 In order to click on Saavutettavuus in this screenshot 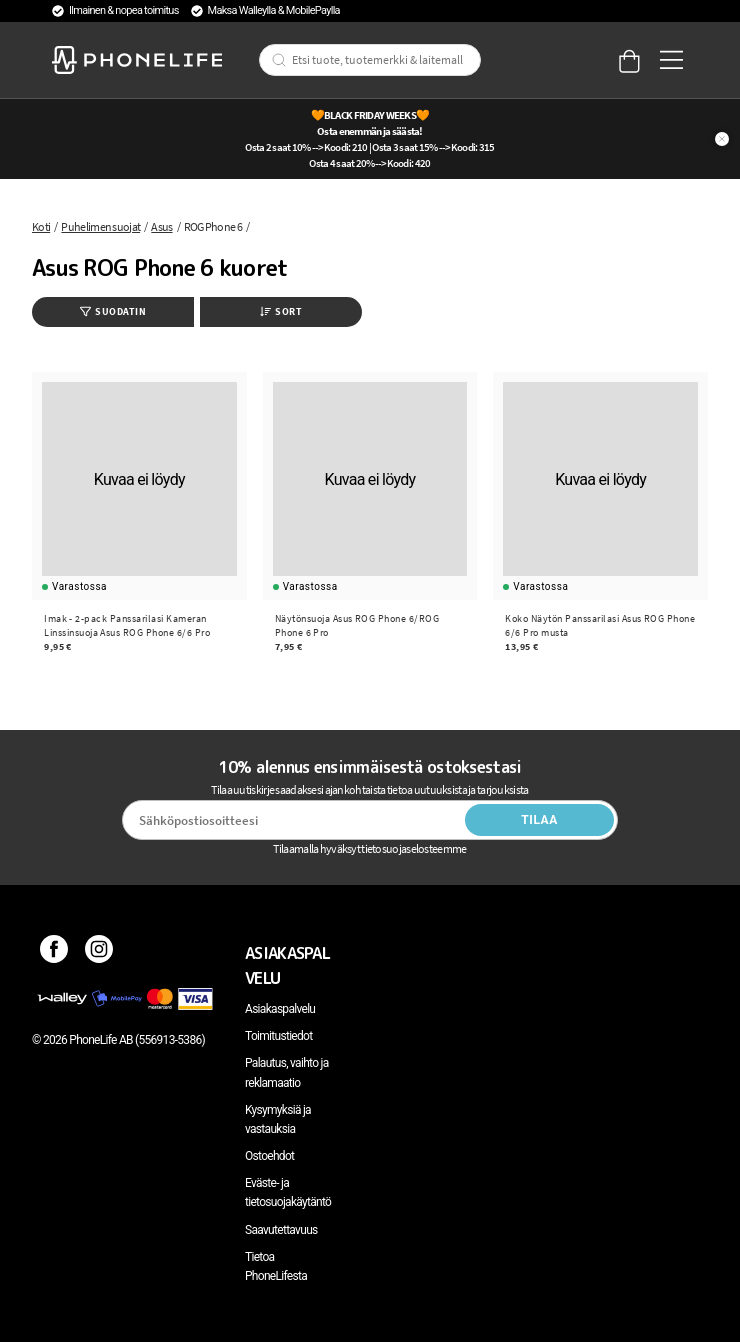, I will do `click(281, 1230)`.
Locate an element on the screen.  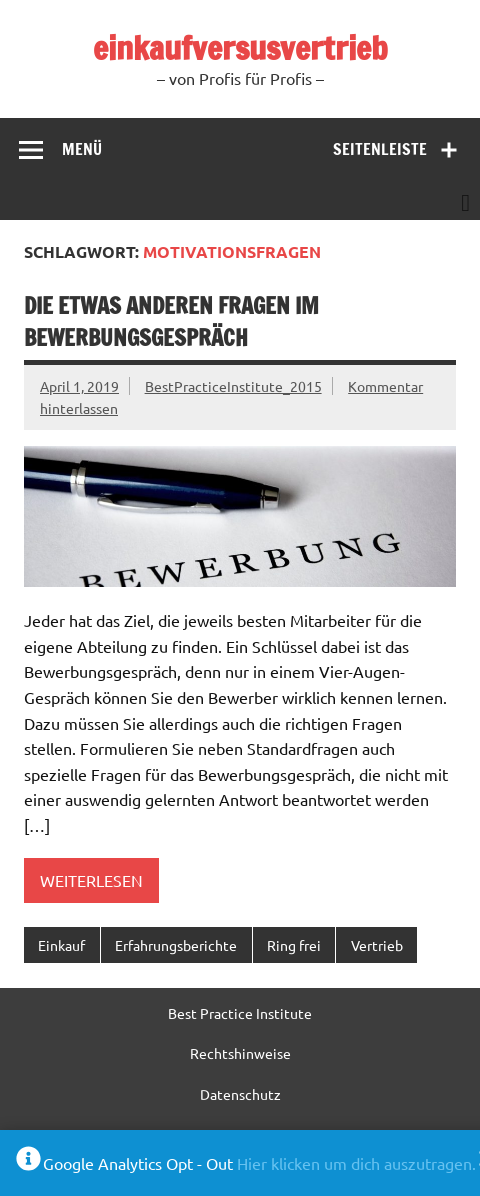
BestPracticeInstitute_2015 is located at coordinates (233, 386).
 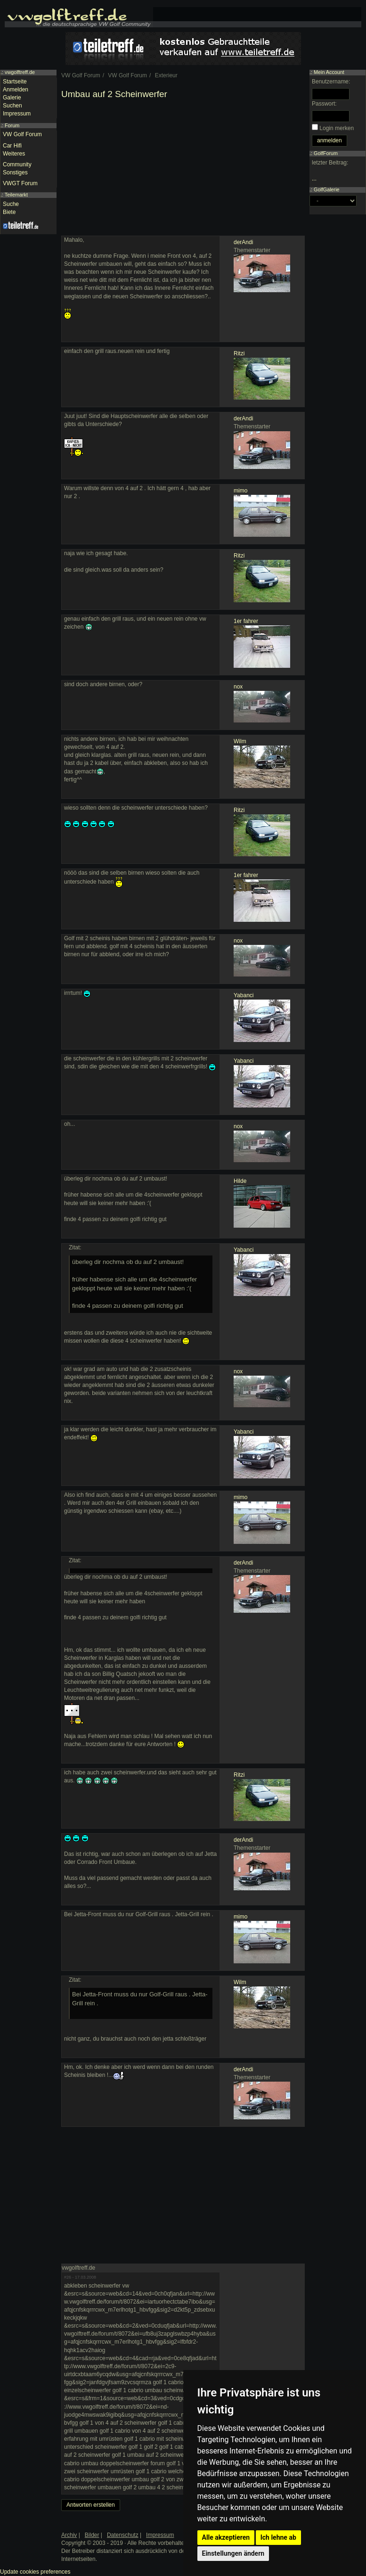 I want to click on Weiteres, so click(x=14, y=153).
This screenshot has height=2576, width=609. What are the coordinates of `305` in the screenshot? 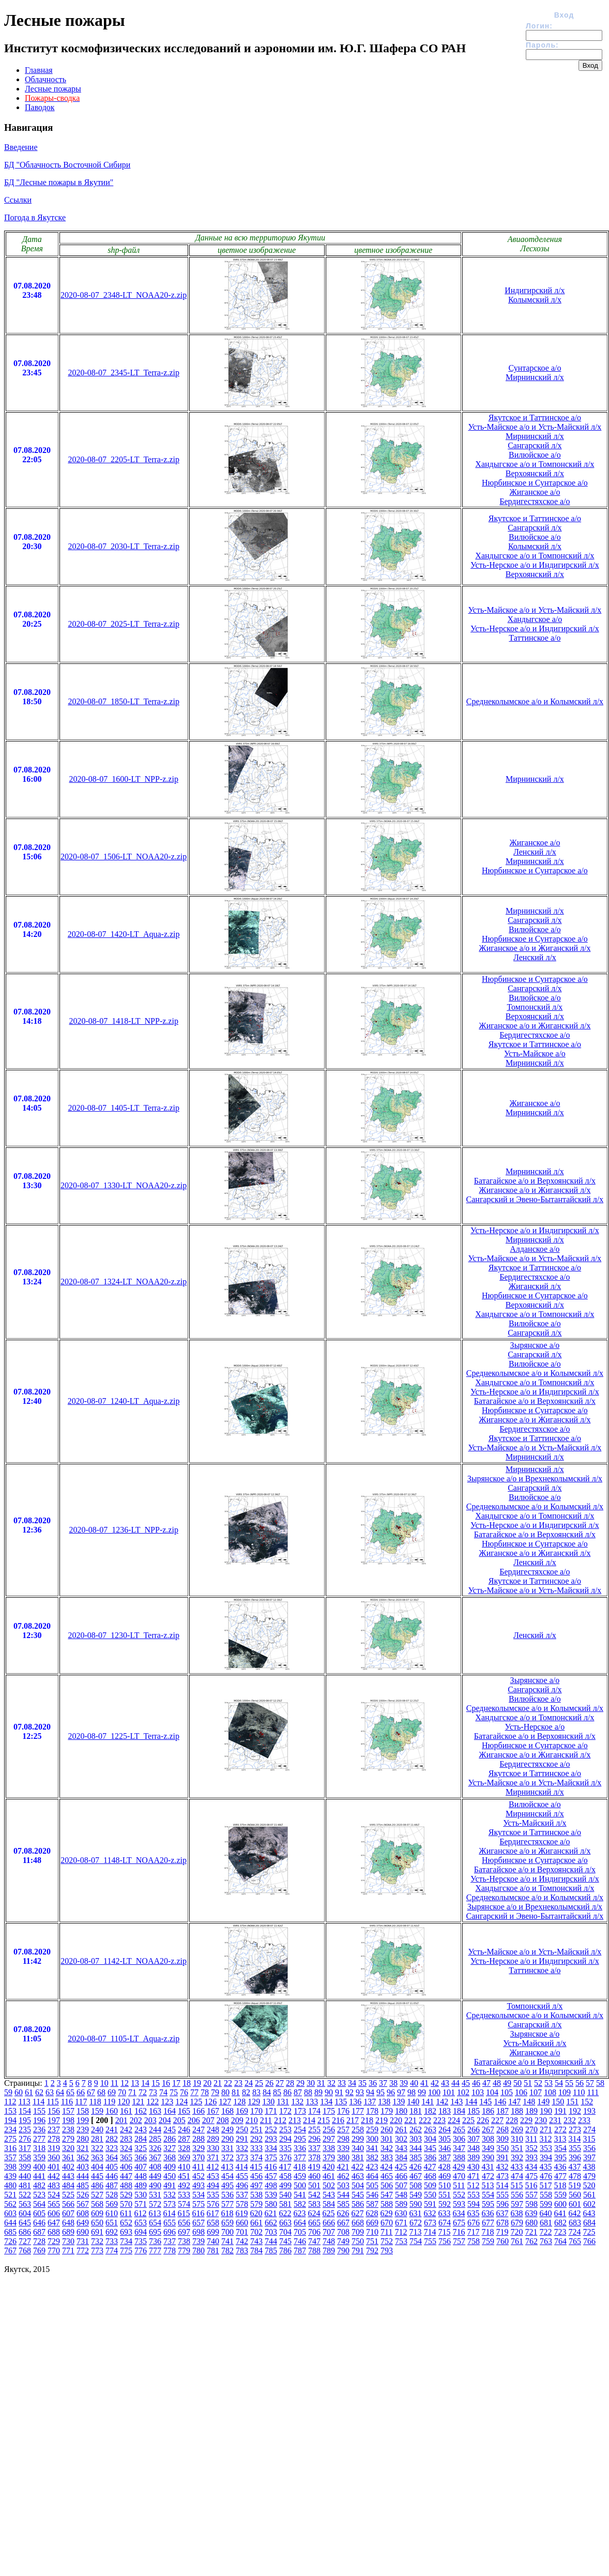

-*-*-

ACTION ITEM. Lines from the one that holds "Locate an element on the screen." through the final line of the material are to be duplicated exactly; no pictures belong in the copy.

THE COMPLETED TASK.
Locate an element on the screen.  
BestPracticeInstitute_2015 is located at coordinates (233, 386).
  I want to click on Weiteres, so click(x=14, y=153).
This screenshot has height=2576, width=609. What are the coordinates of `305` in the screenshot? 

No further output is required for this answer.